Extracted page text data
[Start of section]

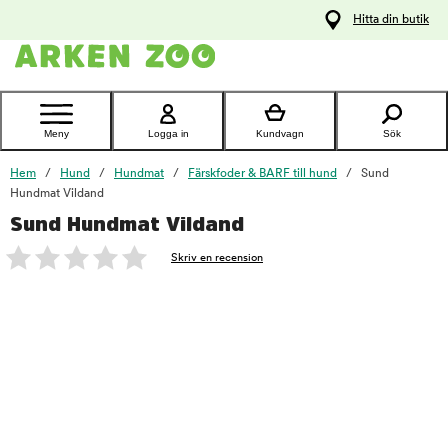
pa
Hitta din butik
ållet
Kontakta
kundtjänst
Meny
Logga in
Kundvagn
Sök
Hem
Hund
Hundmat
Färskfoder & BARF till hund
Sund
Hundmat Vildand
Sund Hundmat Vildand
foo
Skriv en recension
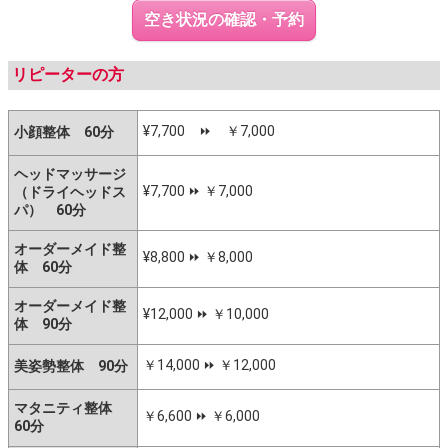
空き状況の確認・予約
リピーターの方
¥7,700 ⏩️ ￥7,000
小顔整体 60分
ヘッドマッサージ
¥7,700 ⏩️ ￥7,000
（ドライヘッドス
パ） 60分
オーダーメイド整
¥8,800 ⏩️ ￥8,000
体 60分
オーダーメイド整
¥12,000 ⏩️ ￥10,000
体 90分
￥14,000 ⏩️ ￥12,000
美姿勢整体 90分
マタニティ整体
￥6,600 ⏩️ ￥6,000
60分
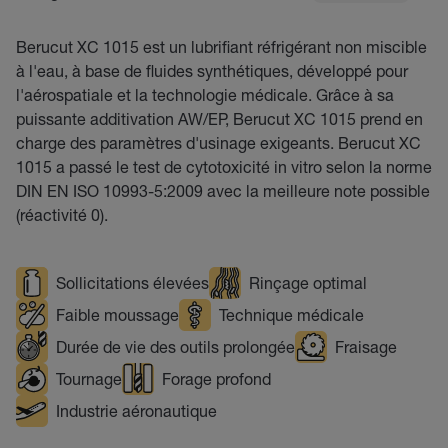
Berucut XC 1015 est un lubrifiant réfrigérant non miscible
à l'eau, à base de fluides synthétiques, développé pour
l'aérospatiale et la technologie médicale. Grâce à sa
puissante additivation AW/EP, Berucut XC 1015 prend en
charge des paramètres d'usinage exigeants. Berucut XC
1015 a passé le test de cytotoxicité in vitro selon la norme
DIN EN ISO 10993-5:2009 avec la meilleure note possible
(réactivité 0).
Sollicitations élevées
Rinçage optimal
Faible moussage
Technique médicale
Durée de vie des outils prolongée
Fraisage
Tournage
Forage profond
Industrie aéronautique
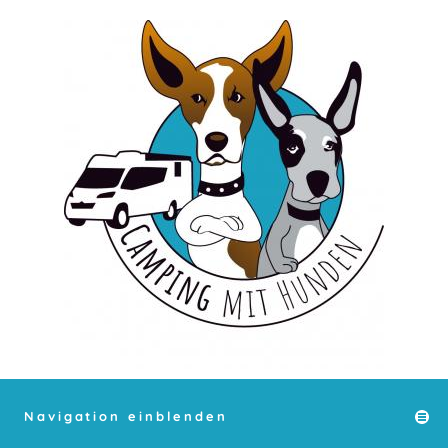
Navigation einblenden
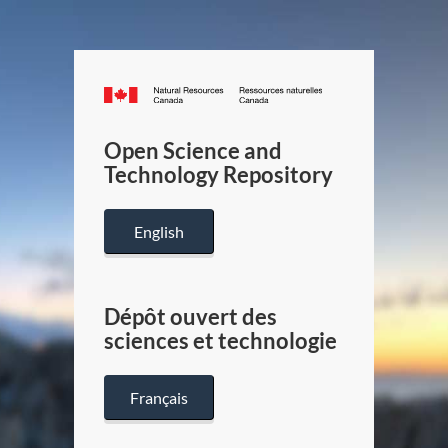
Canada.ca
/
Gouverneme
Open Science and
du
Technology Repository
Canada
English
Dépôt ouvert des
sciences et technologie
Français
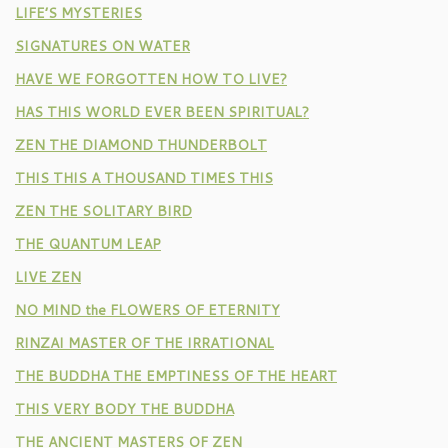
LIFE’S MYSTERIES
SIGNATURES ON WATER
HAVE WE FORGOTTEN HOW TO LIVE?
HAS THIS WORLD EVER BEEN SPIRITUAL?
ZEN THE DIAMOND THUNDERBOLT
THIS THIS A THOUSAND TIMES THIS
ZEN THE SOLITARY BIRD
THE QUANTUM LEAP
LIVE ZEN
NO MIND the FLOWERS OF ETERNITY
RINZAI MASTER OF THE IRRATIONAL
THE BUDDHA THE EMPTINESS OF THE HEART
THIS VERY BODY THE BUDDHA
THE ANCIENT MASTERS OF ZEN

[End of section]

• **Exercise description**: Begin at the line that has "Berucut XC 1015 est" in the entries above; stop after the line that has "1015 a passé". Transcribe exactly those lines and no others.

• **Written reply**:
Berucut XC 1015 est un lubrifiant réfrigérant non miscible
à l'eau, à base de fluides synthétiques, développé pour
l'aérospatiale et la technologie médicale. Grâce à sa
puissante additivation AW/EP, Berucut XC 1015 prend en
charge des paramètres d'usinage exigeants. Berucut XC
1015 a passé le test de cytotoxicité in vitro selon la norme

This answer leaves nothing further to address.